31 Aralık 2013 Salı

Pandora'nın Kutusunda Ne Vardı?

İcat tanrıçası olan Pandora, "Promethus'un günahlarını cezalandırmak üzere Zeus tarafından dünyaya gönderilmiş" idi. Hesiodos, İşler ve Günler adlı kitabında Pandora'yı, "bütün tanrıların en acı armağanı" olarak tarif etmişti; çünkü o içinde yeni meraklar bulunan kutusunu her açtığında insanlar arasına acılar ve kötülükler saçılıyordu. Denebilir ki, insan eliyle yapılan şeyler üzerinde yükselen kültür, sürekli olarak kendine zarar vermeyi göze alır.
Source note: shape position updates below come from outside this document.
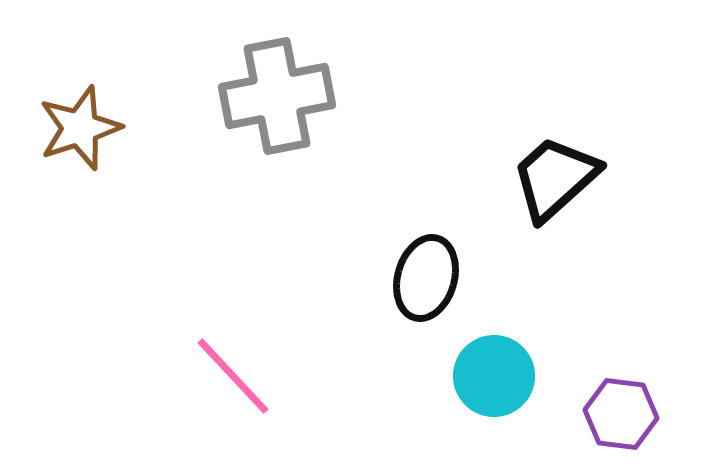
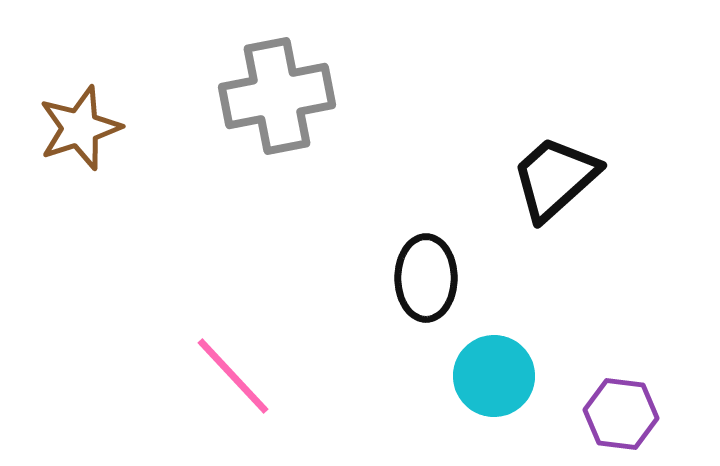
black ellipse: rotated 16 degrees counterclockwise
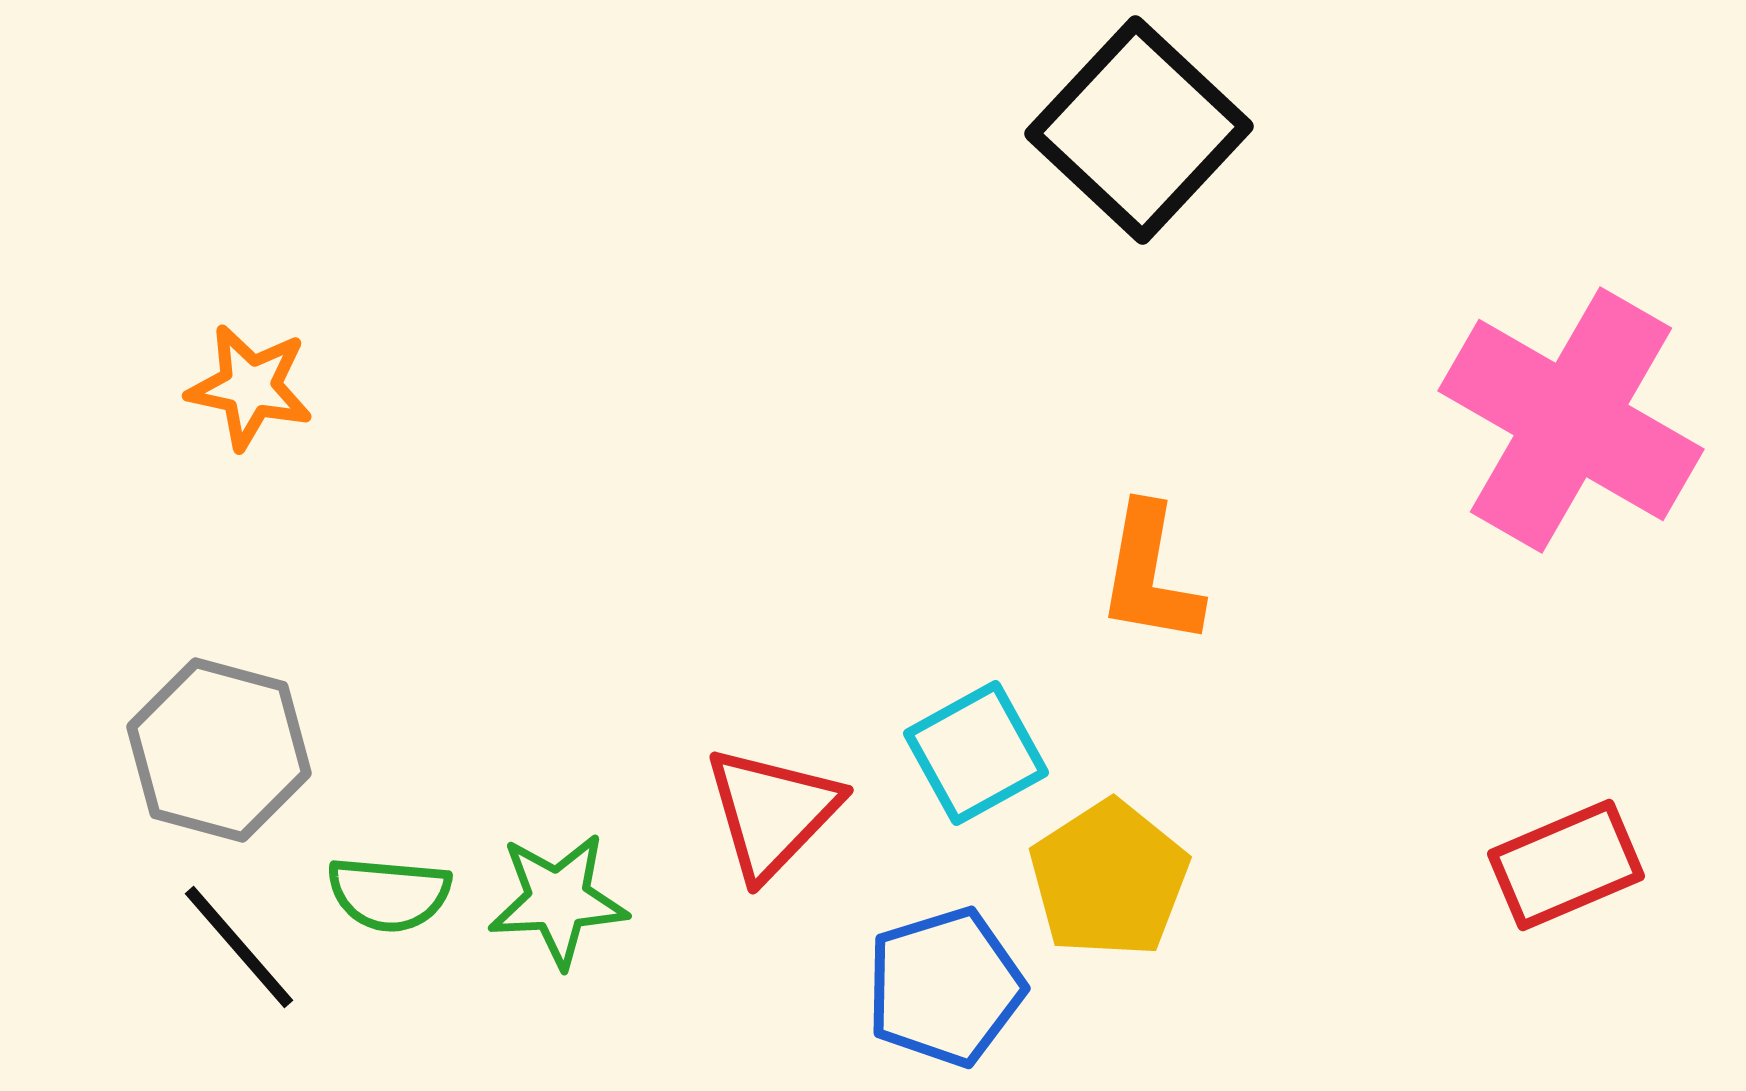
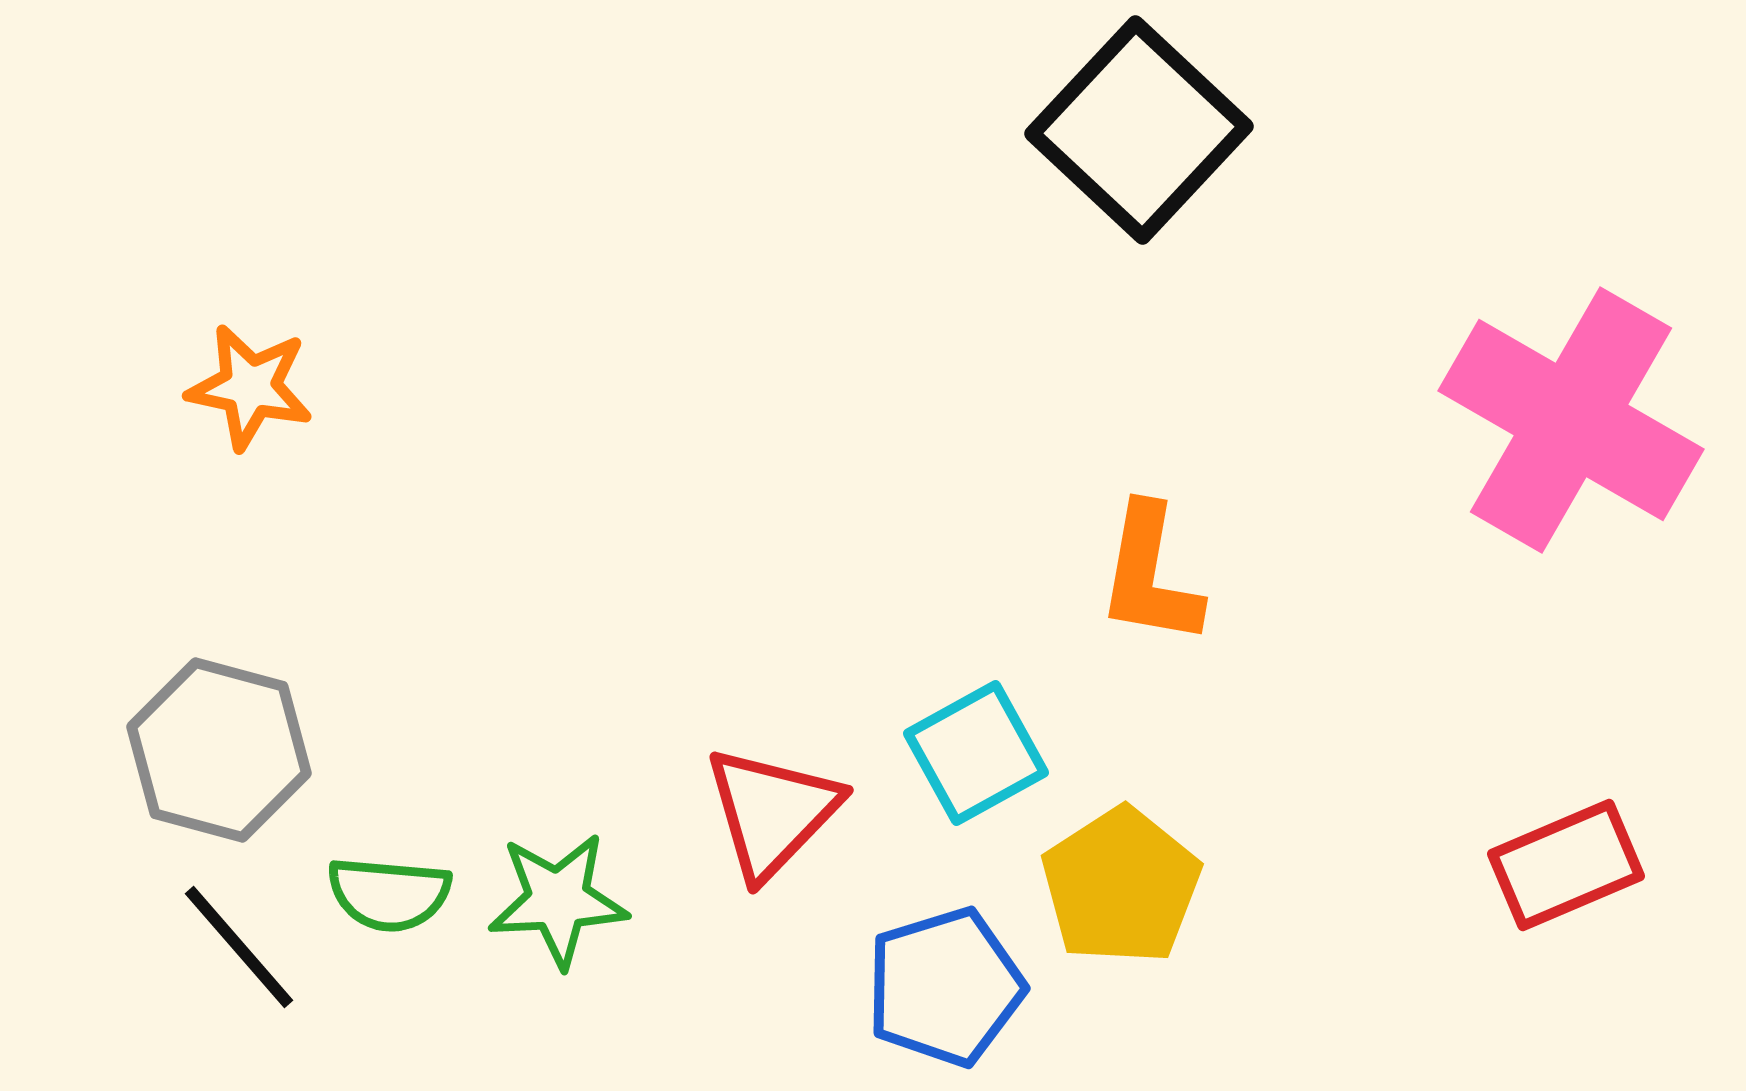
yellow pentagon: moved 12 px right, 7 px down
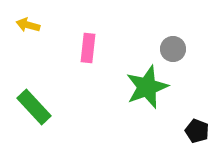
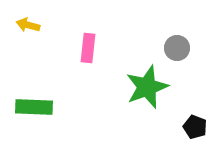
gray circle: moved 4 px right, 1 px up
green rectangle: rotated 45 degrees counterclockwise
black pentagon: moved 2 px left, 4 px up
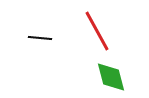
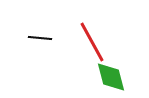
red line: moved 5 px left, 11 px down
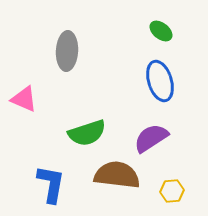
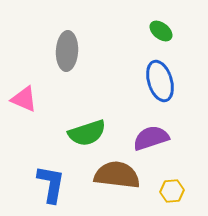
purple semicircle: rotated 15 degrees clockwise
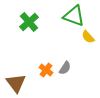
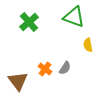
green triangle: moved 1 px down
yellow semicircle: moved 8 px down; rotated 32 degrees clockwise
orange cross: moved 1 px left, 1 px up
brown triangle: moved 2 px right, 2 px up
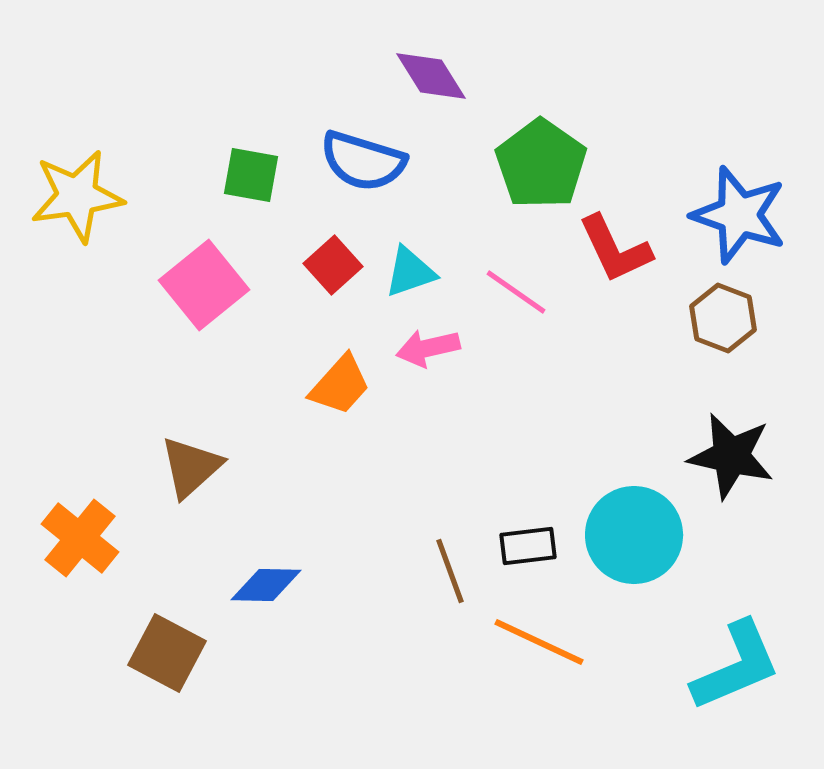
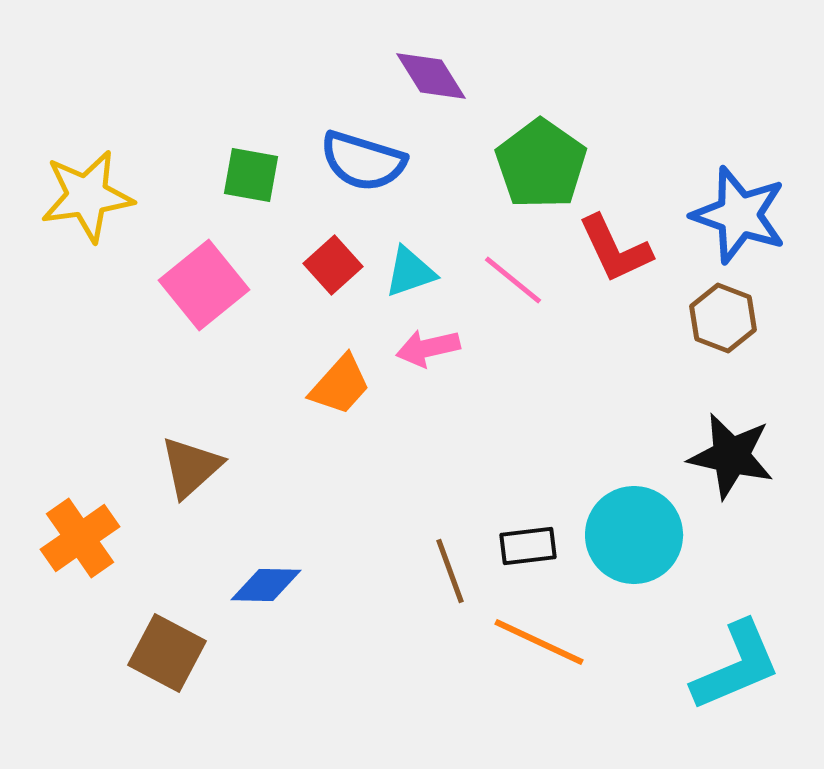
yellow star: moved 10 px right
pink line: moved 3 px left, 12 px up; rotated 4 degrees clockwise
orange cross: rotated 16 degrees clockwise
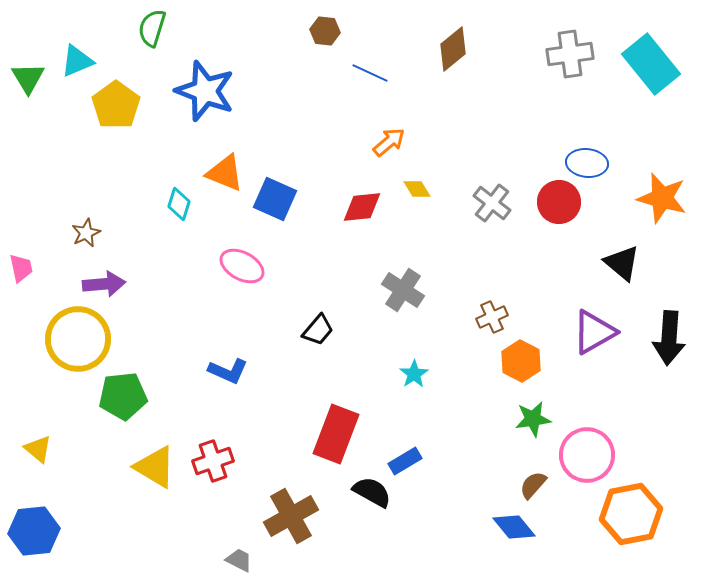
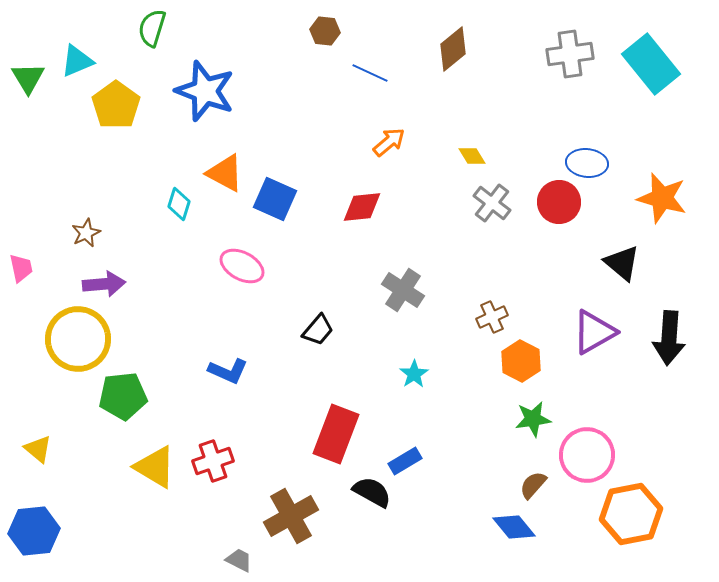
orange triangle at (225, 173): rotated 6 degrees clockwise
yellow diamond at (417, 189): moved 55 px right, 33 px up
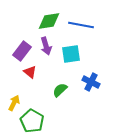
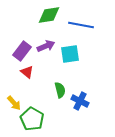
green diamond: moved 6 px up
purple arrow: rotated 96 degrees counterclockwise
cyan square: moved 1 px left
red triangle: moved 3 px left
blue cross: moved 11 px left, 19 px down
green semicircle: rotated 119 degrees clockwise
yellow arrow: rotated 112 degrees clockwise
green pentagon: moved 2 px up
Bir mühendis yada maddi şeylerin imalatçısı herhangi bir kimse yani bir şeyler yapan insanlar, genellikle ne yapmakta olduklarını anlamazlar. Bu konuda uç bir örnek vermek gerekirse ilk atom bombasının üretildiği Los Alamos projesinin yöneticisi Robert Oppenheimer'ın günlüğünde yer alan şu itirafla kendini ikna ettiğini görürüz: "Teknik olarak cazip bir şey gördüğünüzde, onu yapmaya koyulursunuz ve neyi yaptığınız hakkında ise ancak teknik başarıyı elde ettikten sonra tartışırsınız. İşte atom bombası hakkında olan biten de böyleydi."

Yukarıdaki iki paragraf Richard Sennett'in "Zanaatkar" adlı eserinden alınmıştır. Her ne kadar atom bombası örneğinde yapılmaya çalışılan işin ne tür sonuçlar doğurabileceği çok daha net olsa da çoğu zaman teknik insanlar yeni bir icat üzerinde çalışırken duydukları heyecan nedeniyle yaptıklarının yaygın kullanılması halinde doğacak sosyal sonuçlar hakkında çok fazla kafa yormazlar.

Bu satırları okuduktan sonra eski insanların "başımıza icat çıkarma" diyerek yeniliklere direnmesi biraz daha anlam kazandı benim için. Oysa günümüzde "bilimsel", "ekonomik" vb kavramlar gibi "inovasyon" kavramı da neredeyse tabulaşmak üzere. Acaba teknolojiyi bu kadar yüceltirken Pandora'nın kutusunu mu karıştırıyoruz?